WHAT THE TASK REQUIRES: An exact reproduction of the lines from the one with "9月 (683, 1677)" to the end of the data below is required. No other lines may be included.

DATA SECTION:
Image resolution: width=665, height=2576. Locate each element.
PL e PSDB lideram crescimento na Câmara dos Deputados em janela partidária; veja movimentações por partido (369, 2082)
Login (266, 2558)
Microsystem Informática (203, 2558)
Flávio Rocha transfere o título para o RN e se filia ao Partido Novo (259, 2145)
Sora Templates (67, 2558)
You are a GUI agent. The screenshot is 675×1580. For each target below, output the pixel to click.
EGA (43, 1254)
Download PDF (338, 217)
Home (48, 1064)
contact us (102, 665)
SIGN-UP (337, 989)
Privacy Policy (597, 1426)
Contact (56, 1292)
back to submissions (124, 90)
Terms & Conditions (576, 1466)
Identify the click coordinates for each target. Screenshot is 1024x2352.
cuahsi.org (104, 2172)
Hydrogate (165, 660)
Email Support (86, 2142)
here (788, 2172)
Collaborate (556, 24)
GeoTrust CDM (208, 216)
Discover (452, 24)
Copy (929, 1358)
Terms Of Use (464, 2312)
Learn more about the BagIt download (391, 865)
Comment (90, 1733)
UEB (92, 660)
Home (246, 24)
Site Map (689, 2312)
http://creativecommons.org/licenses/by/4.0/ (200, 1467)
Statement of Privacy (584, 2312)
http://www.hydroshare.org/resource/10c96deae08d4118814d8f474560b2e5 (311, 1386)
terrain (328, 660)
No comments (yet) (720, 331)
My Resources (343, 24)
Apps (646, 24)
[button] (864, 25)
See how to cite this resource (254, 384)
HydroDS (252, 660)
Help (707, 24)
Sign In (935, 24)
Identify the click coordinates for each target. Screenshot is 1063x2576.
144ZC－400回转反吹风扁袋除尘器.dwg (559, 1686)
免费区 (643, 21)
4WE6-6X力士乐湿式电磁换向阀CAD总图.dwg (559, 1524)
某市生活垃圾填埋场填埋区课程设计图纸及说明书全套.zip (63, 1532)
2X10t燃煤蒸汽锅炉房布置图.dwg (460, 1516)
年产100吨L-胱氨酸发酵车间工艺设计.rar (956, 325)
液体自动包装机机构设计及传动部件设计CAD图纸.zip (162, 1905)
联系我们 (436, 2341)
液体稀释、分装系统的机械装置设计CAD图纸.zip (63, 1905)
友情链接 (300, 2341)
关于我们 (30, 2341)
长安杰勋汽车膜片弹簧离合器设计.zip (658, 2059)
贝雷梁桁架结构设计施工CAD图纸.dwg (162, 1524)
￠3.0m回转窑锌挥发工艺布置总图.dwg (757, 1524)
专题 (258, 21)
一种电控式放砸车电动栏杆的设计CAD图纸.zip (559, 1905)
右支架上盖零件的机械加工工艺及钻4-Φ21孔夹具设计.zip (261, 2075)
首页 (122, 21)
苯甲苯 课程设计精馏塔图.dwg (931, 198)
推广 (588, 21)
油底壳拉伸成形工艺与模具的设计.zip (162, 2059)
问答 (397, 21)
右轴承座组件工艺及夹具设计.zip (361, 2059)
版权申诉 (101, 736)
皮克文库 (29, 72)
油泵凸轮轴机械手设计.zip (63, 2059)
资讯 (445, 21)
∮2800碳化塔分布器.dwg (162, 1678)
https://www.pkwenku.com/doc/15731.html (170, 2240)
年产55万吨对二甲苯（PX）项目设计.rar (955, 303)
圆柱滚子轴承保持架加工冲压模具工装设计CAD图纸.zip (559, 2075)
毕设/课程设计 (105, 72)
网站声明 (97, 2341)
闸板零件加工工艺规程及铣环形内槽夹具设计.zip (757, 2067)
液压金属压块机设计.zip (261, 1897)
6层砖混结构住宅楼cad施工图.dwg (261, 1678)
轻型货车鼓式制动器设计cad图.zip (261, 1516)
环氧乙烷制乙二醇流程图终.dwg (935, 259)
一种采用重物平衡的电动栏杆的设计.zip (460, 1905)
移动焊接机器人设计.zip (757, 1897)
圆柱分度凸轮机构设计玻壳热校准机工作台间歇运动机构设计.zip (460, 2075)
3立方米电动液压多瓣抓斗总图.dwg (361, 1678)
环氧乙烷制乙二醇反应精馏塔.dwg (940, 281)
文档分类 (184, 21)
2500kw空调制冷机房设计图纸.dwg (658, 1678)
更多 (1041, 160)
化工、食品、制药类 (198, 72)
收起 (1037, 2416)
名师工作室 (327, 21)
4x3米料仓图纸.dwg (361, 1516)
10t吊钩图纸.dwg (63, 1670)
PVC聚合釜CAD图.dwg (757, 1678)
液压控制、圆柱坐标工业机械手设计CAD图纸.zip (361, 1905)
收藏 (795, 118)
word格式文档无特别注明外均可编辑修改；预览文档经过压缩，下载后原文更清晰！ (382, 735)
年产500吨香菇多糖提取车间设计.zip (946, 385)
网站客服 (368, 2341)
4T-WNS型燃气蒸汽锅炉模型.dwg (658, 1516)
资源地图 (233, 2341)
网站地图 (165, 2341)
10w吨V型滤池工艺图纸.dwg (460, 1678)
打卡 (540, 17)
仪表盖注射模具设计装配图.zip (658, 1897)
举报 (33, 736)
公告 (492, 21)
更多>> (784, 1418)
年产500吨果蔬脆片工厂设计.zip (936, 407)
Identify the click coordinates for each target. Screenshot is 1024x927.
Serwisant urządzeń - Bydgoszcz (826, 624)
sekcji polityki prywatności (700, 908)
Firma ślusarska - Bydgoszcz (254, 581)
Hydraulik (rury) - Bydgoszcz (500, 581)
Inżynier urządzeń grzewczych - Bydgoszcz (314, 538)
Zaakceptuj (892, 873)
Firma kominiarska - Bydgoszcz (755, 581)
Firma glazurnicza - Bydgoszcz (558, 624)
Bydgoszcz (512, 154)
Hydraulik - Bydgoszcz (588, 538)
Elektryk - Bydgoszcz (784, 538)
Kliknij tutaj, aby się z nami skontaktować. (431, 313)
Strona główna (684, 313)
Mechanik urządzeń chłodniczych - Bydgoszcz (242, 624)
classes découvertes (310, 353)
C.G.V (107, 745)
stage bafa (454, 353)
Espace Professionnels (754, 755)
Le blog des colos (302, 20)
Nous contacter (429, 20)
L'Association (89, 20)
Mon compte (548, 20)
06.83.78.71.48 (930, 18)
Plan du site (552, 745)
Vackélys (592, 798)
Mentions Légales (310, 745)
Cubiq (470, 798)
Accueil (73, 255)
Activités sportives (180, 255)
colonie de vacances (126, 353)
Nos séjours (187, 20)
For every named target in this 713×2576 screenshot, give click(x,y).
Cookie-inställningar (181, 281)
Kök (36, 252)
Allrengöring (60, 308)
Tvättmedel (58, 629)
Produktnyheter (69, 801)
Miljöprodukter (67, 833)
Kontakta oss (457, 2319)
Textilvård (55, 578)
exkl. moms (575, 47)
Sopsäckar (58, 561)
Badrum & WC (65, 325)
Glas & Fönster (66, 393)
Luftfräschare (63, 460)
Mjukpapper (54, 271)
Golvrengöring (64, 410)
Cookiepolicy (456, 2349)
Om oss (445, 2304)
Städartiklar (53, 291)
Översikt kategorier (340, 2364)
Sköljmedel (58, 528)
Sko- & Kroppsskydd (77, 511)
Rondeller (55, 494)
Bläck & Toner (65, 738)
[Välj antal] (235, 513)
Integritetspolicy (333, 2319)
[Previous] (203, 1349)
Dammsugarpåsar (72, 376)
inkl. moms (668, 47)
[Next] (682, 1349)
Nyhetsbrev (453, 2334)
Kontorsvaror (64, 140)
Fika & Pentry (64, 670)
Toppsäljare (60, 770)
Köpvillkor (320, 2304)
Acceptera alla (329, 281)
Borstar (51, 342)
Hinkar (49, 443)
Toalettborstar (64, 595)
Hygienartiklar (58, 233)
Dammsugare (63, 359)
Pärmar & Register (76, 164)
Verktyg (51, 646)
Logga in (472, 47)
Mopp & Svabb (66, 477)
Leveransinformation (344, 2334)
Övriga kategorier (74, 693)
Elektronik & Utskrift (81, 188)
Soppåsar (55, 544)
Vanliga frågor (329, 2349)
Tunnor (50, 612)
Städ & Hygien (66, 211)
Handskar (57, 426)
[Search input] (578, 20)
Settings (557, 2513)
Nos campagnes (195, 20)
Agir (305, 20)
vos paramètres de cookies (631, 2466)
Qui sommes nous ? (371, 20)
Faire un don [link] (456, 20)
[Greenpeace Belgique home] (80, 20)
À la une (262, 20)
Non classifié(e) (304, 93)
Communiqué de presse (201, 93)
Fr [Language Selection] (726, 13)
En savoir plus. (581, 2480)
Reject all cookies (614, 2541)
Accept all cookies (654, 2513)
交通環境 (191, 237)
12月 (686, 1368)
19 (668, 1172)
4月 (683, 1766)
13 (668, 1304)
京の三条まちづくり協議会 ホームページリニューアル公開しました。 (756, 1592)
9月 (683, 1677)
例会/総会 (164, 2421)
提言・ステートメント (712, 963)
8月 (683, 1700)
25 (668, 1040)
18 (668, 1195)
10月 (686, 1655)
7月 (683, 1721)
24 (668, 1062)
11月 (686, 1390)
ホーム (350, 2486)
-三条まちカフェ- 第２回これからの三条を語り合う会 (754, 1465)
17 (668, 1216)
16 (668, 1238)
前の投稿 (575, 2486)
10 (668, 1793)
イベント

ANSWER:
9月 (683, 1677)
例会/総会 (164, 2421)
提言・ステートメント (712, 963)
8月 (683, 1700)
25 (668, 1040)
18 (668, 1195)
10月 (686, 1655)
7月 (683, 1721)
24 (668, 1062)
11月 (686, 1390)
ホーム (350, 2486)
-三条まちカフェ- 第２回これからの三条を語り合う会 (754, 1465)
17 (668, 1216)
16 (668, 1238)
前の投稿 (575, 2486)
10 (668, 1793)
イベント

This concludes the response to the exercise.